François Jullien3, sinologue français, a comparé les conceptions européennes et chinoises des stratégies d’efficacité : en partant d’une analyse de la pensée grecque, il explique que l’Europe se caractérise par la prédominance d’une logique de planification de l’action à partir de raisonnements théoriques sur les futurs souhaités. À cette vision volontariste de l’efficacité dominante en Europe, Jullien oppose la vision chinoise traditionnelle pour laquelle fixer des buts théoriques ex ante n’a pas de sens, car les buts sont contenus dans le réel. En Chine, le résultat du changement ne dépend pas de la qualité du plan d’action, mais de la capacité à bien comprendre les circonstances pour en tirer profit.
Une recherche a été réalisée en 2011 dans quatre centres hospitaliers de la région Île-de-France qui avaient engagé en 2008 une démarche de GPMC.

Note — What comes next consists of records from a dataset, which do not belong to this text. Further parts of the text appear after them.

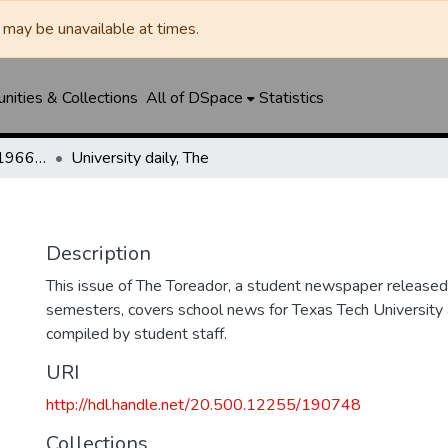
may be unavailable at times.
ities & Collections
All of DSpace
Statistics
The Toreador (1925-1966) / University Daily (1966-2005) / Daily Toreador (2005- )
University daily, The
Description
This issue of The Toreador, a student newspaper released 
semesters, covers school news for Texas Tech University 
compiled by student staff.
URI
http://hdl.handle.net/20.500.12255/190748
Collections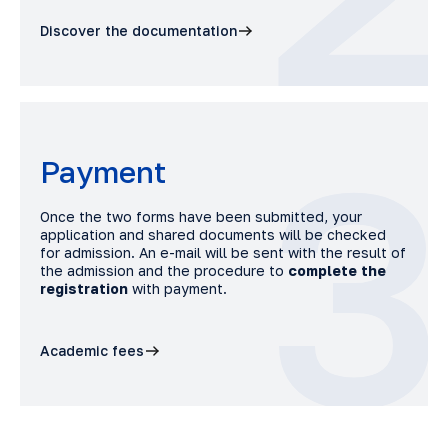
Discover the documentation
3
Payment
Once the two forms have been submitted, your
application and shared documents will be checked
for admission. An e-mail will be sent with the result of
the admission and the procedure to
complete the
registration
with payment.
Academic fees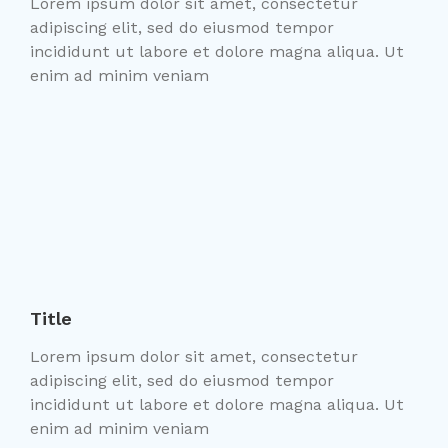
Lorem ipsum dolor sit amet, consectetur
adipiscing elit, sed do eiusmod tempor
incididunt ut labore et dolore magna aliqua. Ut
enim ad minim veniam
Title
Lorem ipsum dolor sit amet, consectetur
adipiscing elit, sed do eiusmod tempor
incididunt ut labore et dolore magna aliqua. Ut
enim ad minim veniam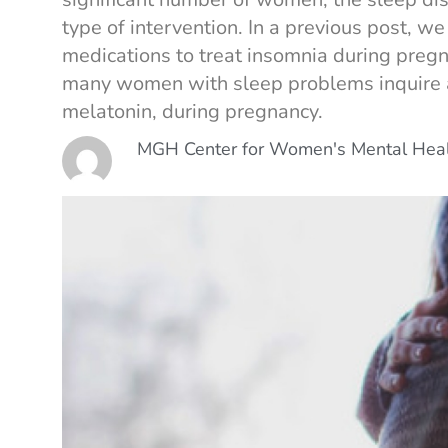
type of intervention. In a previous post, we
medications to treat insomnia during pregn
many women with sleep problems inquire ab
melatonin, during pregnancy.
MGH Center for Women's Mental Hea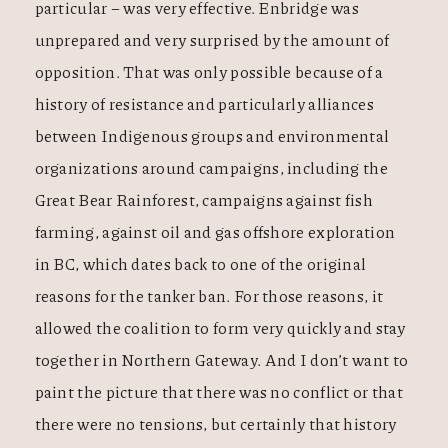
particular – was very effective. Enbridge was
unprepared and very surprised by the amount of
opposition. That was only possible because of a
history of resistance and particularly alliances
between Indigenous groups and environmental
organizations around campaigns, including the
Great Bear Rainforest, campaigns against fish
farming, against oil and gas offshore exploration
in BC, which dates back to one of the original
reasons for the tanker ban. For those reasons, it
allowed the coalition to form very quickly and stay
together in Northern Gateway. And I don’t want to
paint the picture that there was no conflict or that
there were no tensions, but certainly that history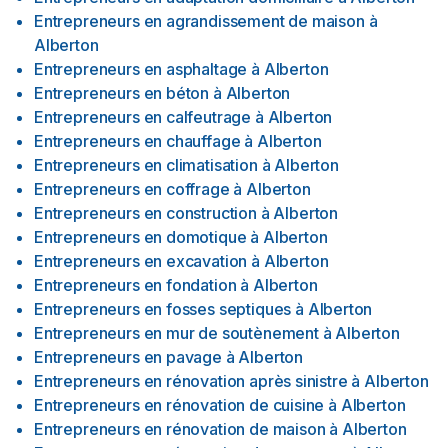
Entrepreneurs en agrandissement de maison
à
Alberton
Entrepreneurs en asphaltage
à
Alberton
Entrepreneurs en béton
à
Alberton
Entrepreneurs en calfeutrage
à
Alberton
Entrepreneurs en chauffage
à
Alberton
Entrepreneurs en climatisation
à
Alberton
Entrepreneurs en coffrage
à
Alberton
Entrepreneurs en construction
à
Alberton
Entrepreneurs en domotique
à
Alberton
Entrepreneurs en excavation
à
Alberton
Entrepreneurs en fondation
à
Alberton
Entrepreneurs en fosses septiques
à
Alberton
Entrepreneurs en mur de soutènement
à
Alberton
Entrepreneurs en pavage
à
Alberton
Entrepreneurs en rénovation après sinistre
à
Alberton
Entrepreneurs en rénovation de cuisine
à
Alberton
Entrepreneurs en rénovation de maison
à
Alberton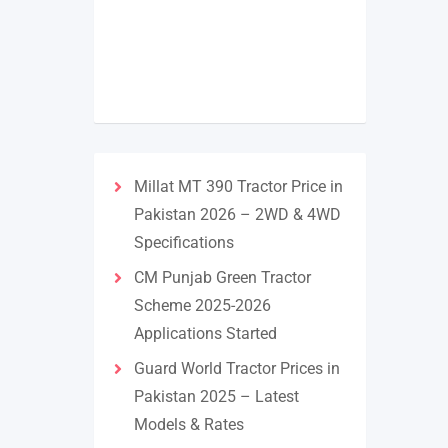
Millat MT 390 Tractor Price in
Pakistan 2026 – 2WD & 4WD
Specifications
CM Punjab Green Tractor
Scheme 2025-2026
Applications Started
Guard World Tractor Prices in
Pakistan 2025 – Latest
Models & Rates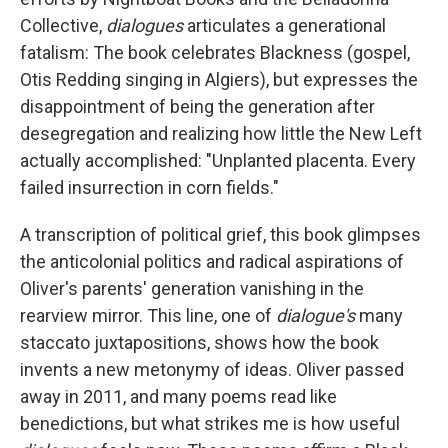
Collective,
dialogues
articulates a generational
fatalism: The book celebrates Blackness (gospel,
Otis Redding singing in Algiers), but expresses the
disappointment of being the generation after
desegregation and realizing how little the New Left
actually accomplished: "Unplanted placenta. Every
failed insurrection in corn fields."
A transcription of political grief, this book glimpses
the anticolonial politics and radical aspirations of
Oliver's parents' generation vanishing in the
rearview mirror. This line, one of
dialogue's
many
staccato juxtapositions, shows how the book
invents a new metonymy of ideas. Oliver passed
away in 2011, and many poems read like
benedictions, but what strikes me is how useful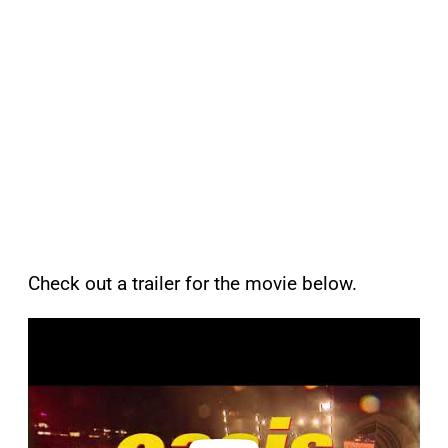
Check out a trailer for the movie below.
P
l
a
y
v
i
d
e
o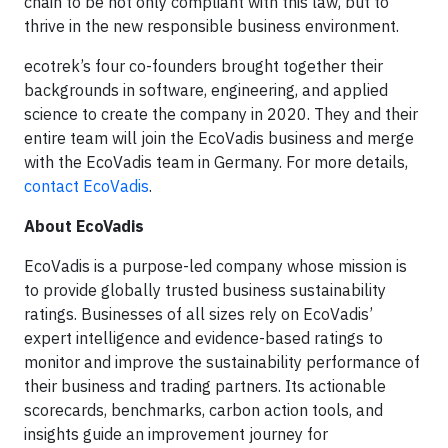
chain to be not only compliant with this law, but to
thrive in the new responsible business environment.
ecotrek’s four co-founders brought together their
backgrounds in software, engineering, and applied
science to create the company in 2020. They and their
entire team will join the EcoVadis business and merge
with the EcoVadis team in Germany. For more details,
contact EcoVadis
.
About EcoVadis
EcoVadis is a purpose-led company whose mission is
to provide globally trusted business sustainability
ratings. Businesses of all sizes rely on EcoVadis’
expert intelligence and evidence-based ratings to
monitor and improve the sustainability performance of
their business and trading partners. Its actionable
scorecards, benchmarks, carbon action tools, and
insights guide an improvement journey for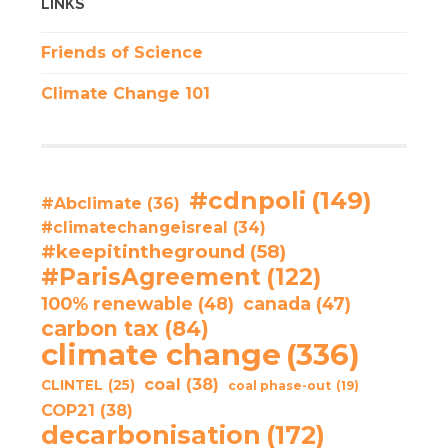
LINKS
Friends of Science
Climate Change 101
#cdnpoli
(149)
#Abclimate
(36)
#climatechangeisreal
(34)
#keepitintheground
(58)
#ParisAgreement
(122)
100% renewable
(48)
canada
(47)
carbon tax
(84)
climate change
(336)
coal
(38)
CLINTEL
(25)
coal phase-out
(19)
COP21
(38)
decarbonisation
(172)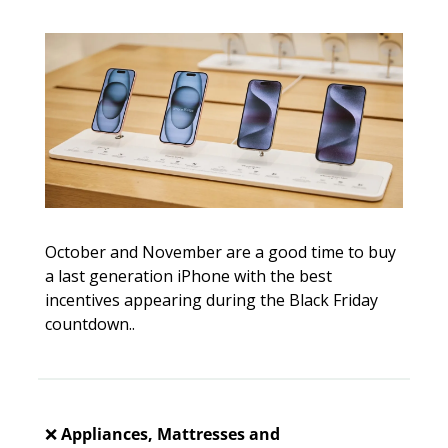
October and November are a good time to buy 
a last generation iPhone with the best 
incentives appearing during the Black Friday 
countdown.. 
❌
Appliances, Mattresses and 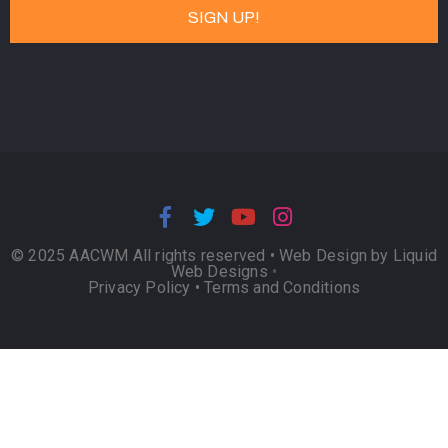
© 2025 AACWM All rights reserved •
Web Design by Liquid
Web Designs
•
Privacy Policy
•
Terms and Conditions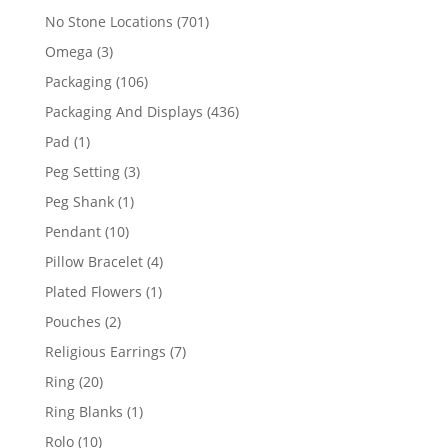
products
701
No Stone Locations
701
products
3
Omega
3
products
106
Packaging
106
products
436
Packaging And Displays
436
products
1
Pad
1
product
3
Peg Setting
3
products
1
Peg Shank
1
product
10
Pendant
10
products
4
Pillow Bracelet
4
products
1
Plated Flowers
1
product
2
Pouches
2
products
7
Religious Earrings
7
products
20
Ring
20
products
1
Ring Blanks
1
product
10
Rolo
10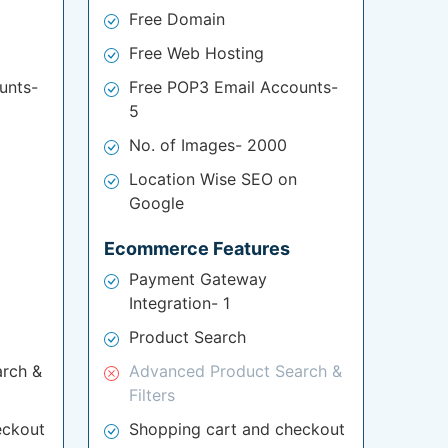
Free Domain
Free Web Hosting
unts-
Free POP3 Email Accounts-
5
No. of Images- 2000
Location Wise SEO on
Google
Ecommerce Features
Payment Gateway
Integration- 1
Product Search
rch &
Advanced Product Search &
Filters
eckout
Shopping cart and checkout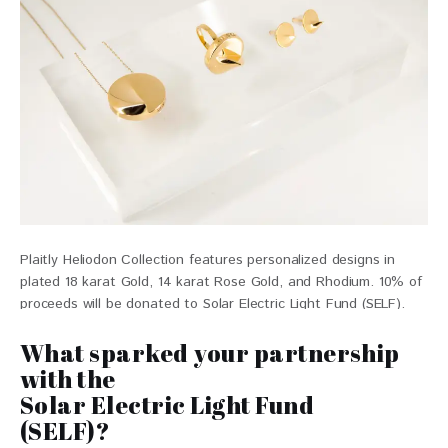
Plaitly Heliodon Collection features personalized designs in
plated 18 karat Gold, 14 karat Rose Gold, and Rhodium. 10% of
proceeds will be donated to Solar Electric Light Fund (SELF).
$139- $199
What sparked your partnership
with the
Solar Electric Light Fund
(SELF)?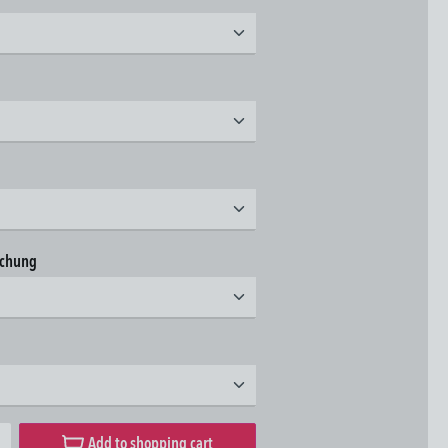
t
t
t
achung
t
t
desired amount or use the buttons to increase or decrease the quantity.
Add to shopping cart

Un changement dont les effets sont inscrits dans la situation initiale a davantage de chance d’aboutir. Ainsi, des fiches métiers ont été élaborées et les entretiens annuels d’évaluation ont été généralisés. Ce succès peut s’expliquer par l’existence préalable de pratiques similaires, souvent informelles :
- des entretiens d’évaluation sommaires étaient réalisés depuis plusieurs années,
- de nombreux cadres utilisaient des référentiels de compétences informels dans leurs fiches de poste.
Lorsque les objectifs sont « surplombants », déconnectés de la situation initiale, les risques d’échec du changement sont importants. Ainsi en est-il quand la prospective sur l’évolution des métiers et la mise en œuvre d’actions de GRH4 dépassent le potentiel de la situation initiale :
- un décalage entre les statuts et les métiers complique la mise en œuvre d’une GRH fondée sur le critère des compétences détenues par les agents ;
- les agents ne voient pas les conséquences pratiques de la GPMC sur leur formation, leur rémunération et leur carrière.
Les résultats montrent que des changements, discrets mais bien réels, sont en œuvre dans les établissements. Les futurs projets pourront s’appuyer sur ces dynamiques pour atteindre de nouveaux objectifs qui seront moins ambitieux, mais mieux reliés aux pratiques existantes de gestion des savoir-faire des professionnels de santé et aux attentes de formation et de parcours professionnels. Dans les établissements qui ont adopté une démarche de GPMC, une partie du chemin a été parcourue. Il faut persévérer, sans grands discours, mais avec une grande attention aux changements en cours, pour les accompagner.
2. Fond de modernisation des établissements de santé publics et privés.
3. Jullien, F. (1996). Traité de l'efficacité. Paris. Éd. Grasset.
4. Gestion des ressources humaines.
*Association de recherche appliquée au management des organisations de santé.